SPF stands for Sun Protection Factor.
The number next to it represents how much protection it provides.
For example, SPF 30 gives you 30 times the amount of protection compared to none.
(Wendy Haaland/Family Nurse Practitioner, Sanford Health) “Basically when we’re talking about SPF we’re talking about how much longer you can be out in the sun as compared to if you weren’t wearing any type of sun protection at all.”
Haaland said ‘broad spectrum’ is the label to look for.
It protects against both kinds of rays that come off the sun, UVA and UVB, which are linked to skin cancers and premature aging like wrinkles or discoloration.

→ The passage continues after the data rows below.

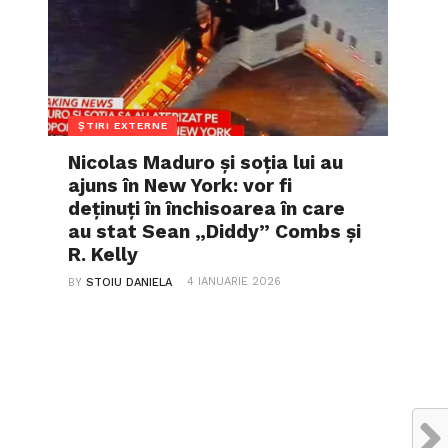
ȘTIRI EXTERNE
Nicolas Maduro și soția lui au
ajuns în New York: vor fi
deținuți în închisoarea în care
au stat Sean „Diddy” Combs și
R. Kelly
4 IANUARIE 2026
BY
STOIU DANIELA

But depending on how long and what you’re doing in the sun, a higher number can only help so much.
(Haaland) “Essentially, you have more time in the sun when you’re protected with a higher SPF.”
(Farr) “So if I were to use 30 instead of 15, would I have to reapply less times?”
(Haaland) “That’s not necessarily true because the reason that sunscreen needs to be reapplied is because it does tend to degrade quickly out in the sun and it especially needs to be reapplied after any activity that has water involved.”
It’s recommended to reapply after water activities, or anything that makes you sweat while in the sun.
If you’re not in the water, every two hours is best.
Haaland also advises to use two tablespoons, or one ounce, of sunscreen to protect the average body size.
(Haaland) “I think the most important thing with all of the sunscreens no matter what formulation you use is that you use enough of it initially when you apply it.”